Преодолевая стыд, а может быть, пытаясь оставаться с ним столько, сколько сумеет, Ханс поддался любопытству. Это как-то чувствуется? прошептал он шарманщику в ухо. Казалось, что вопрос старику понравился. Чувствуется, сказал старик, оно пахнет, оно к тебе прикасается. Но особенно, кхэ, оно слышится. Ты входишь в него постепенно, как будто с кем-то чем-то меняешься. Но все очень медленно, кхэ, очень медленно, оно узнаваемо, понимаешь? оно приближается, и ты его слышишь, как будто снаружи замирает, кхэ… какой-то мрачный аккорд, и в нем есть ноты пронзительные, и ноты печальные, они все между собой в ладу, одни взмывают, другие опадают, кхэ, взмывают, опадают, разве ты не слышишь? не слышишь? не…?
Доктор Мюллер дважды прочистил горло. Ханс испуганно обернулся, вместо приветствия Мюллер снял шляпу. Я уж думал, что вы не придете, воскликнул Ханс, скорее умоляюще, чем укоризненно. К несчастью, ответил доктор, приходится навещать слишком много больных. Ханс промолчал и отодвинулся от постели больного. Доктор Мюллер встал на колени возле тюфяка, прослушал грудную клетку старика, измерил ему температуру, вложил в рот пилюлю. У него довольно сильный жар, сообщил Мюллер, но, похоже, ему лучше. Доктор, возразил Ханс, он потеет и дрожит! как ему может быть лучше? Сударь, возразил доктор Мюллер, вставая на ноги, я в своей жизни видел многих людей, проходивших через этот кризис, и я вас уверяю, что редко встречал кого-то, кто бы так мало страдал. Вот, смотрите. Пощупайте его запястье. Пульс у него спокойный, удивительно спокойный для такого скверного дыхания: кажется, он засыпает, смотрите, а? ну да! он уснул. Что ж, это самое лучшее, что он мог бы сделать. Ему требуется покой, полный покой.

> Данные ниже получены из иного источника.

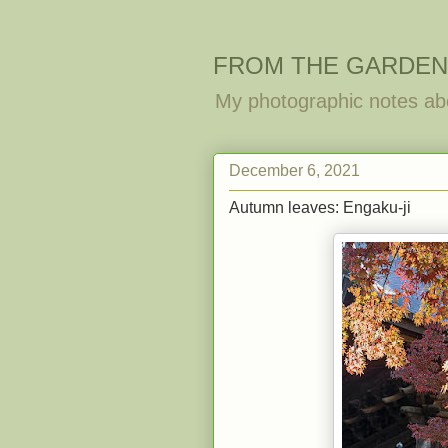
FROM THE GARDEN
My photographic notes ab
December 6, 2021
Autumn leaves: Engaku-ji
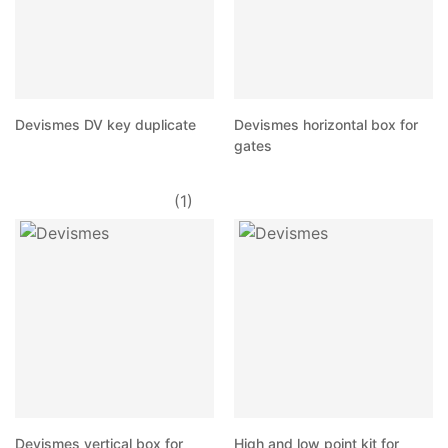
Devismes DV key duplicate
Devismes horizontal box for
gates
(1)
Devismes vertical box for
High and low point kit for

А теперь расслабьтесь, сударь, я дал ему снотворное. Отдохните вы тоже.
Прошла долгая неделя, наполненная слякотными часами. Здоровье обладает одним скользким свойством: его стремительное истощение неуловимо. В то время как болезнь, наоборот, сдерживает, останавливает время, которое сама же парадоксальным образом истребляет. Немощь наваливалась, расползалась по телу больного, втирала в него новые тени. Его конечности усохли. Кости обтягивала лишь прозрачная пленка. Когда жар доходил до своего апогея, руки его тряслись вдвое лихорадочней, выбрасывая в воздух зашифрованные узоры. Тем не менее казалось, что старик угасает с какой-то кроткой естественностью. Когда его не изматывали обмороки и тошнота, он даже мог приподняться на грязном тюфяке и пристально вглядывался во что-то скрытое в сосновой роще и еще дальше, за ее пределом. Тогда Франц, покидавший свой пост у постели хозяина только для того, чтобы поискать пропитание и справить среди деревьев нужду, тоже навострял треугольные уши и сосредотачивал взгляд. Слушаешь, Франц? поощрял его шарманщик, слышишь ветер?